● **What you are asked to do**: Each line from the one that contains "Kazety na hodinky" to the end of the entries must be copied word for word, and only those lines.

··· Data shown ···

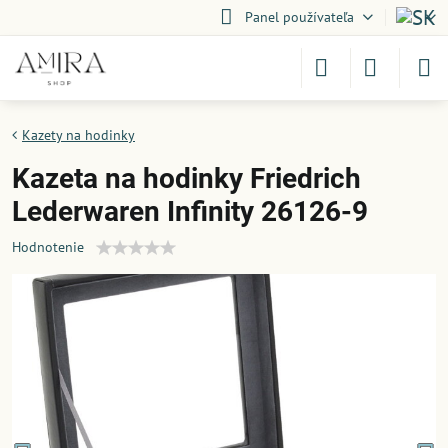
Panel používateľa
Kazety na hodinky
Kazeta na hodinky Friedrich
Lederwaren Infinity 26126-9
Hodnotenie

···

● **Your response**:
Kazety na hodinky
Kazeta na hodinky Friedrich
Lederwaren Infinity 26126-9
Hodnotenie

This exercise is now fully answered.